- Country of origin: Ireland
- Region: County Cork
- Town: Charleville
- Source of milk: Goat
- Pasteurised: No (heat treated)
- Texture: Semi-soft
- Weight: 170g to 500g

= Bluebell Falls =

Irish goat cheese company

Bluebell Falls is an organic goat cheese company in County Cork, Ireland.

== History ==
Bluebell Falls farm is owned by the O'Sullivan family and registered and approved as a Food Business operator. Before 1995, the farm was primarily geared towards the traditional Irish herds of cattle and sheep but at that time, started to develop new products from goat's milk. By 2008, they had a herd of 130 goats being milked.
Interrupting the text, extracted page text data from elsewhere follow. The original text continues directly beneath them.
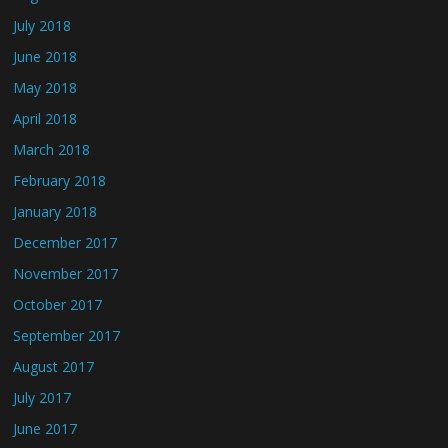
July 2018
June 2018
May 2018
April 2018
March 2018
February 2018
January 2018
December 2017
November 2017
October 2017
September 2017
August 2017
July 2017
June 2017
By 2011, the decision was made to switch totally to producing goats milk and cheese. The farm is located at Charleville, County Cork overlooking the Ballyhoura mountains.

==Products==
Bluebell Falls farm produces a number of goat milk cheeses from their herds of Saanen and Tangenberg goats. Their cheese is sold fresh when 24 hours old, and is made in the style of French chevre.
- Cygnus is the main cheese product produced at the farm. It is a fresh goats cheese with a smooth texture.
- Cygnus Honey was created in 2008. It is created by the addition of garlic, honey, and thyme to the plain goats cheese.
- Cygnus Pepper was also created in 2008 by the addition of garlic, herbs, and black pepper to plain goats cheese.
- Delphinus was created in 2010 and is a white mould soft goats cheese with a buttery texture and slight mushroom taste
- Orion was created in 2010 and is a semi-hard goats cheese.
- Pegasus was created in 2008 and is a white mould soft goats cheese with a soft texture and fresh grassy taste.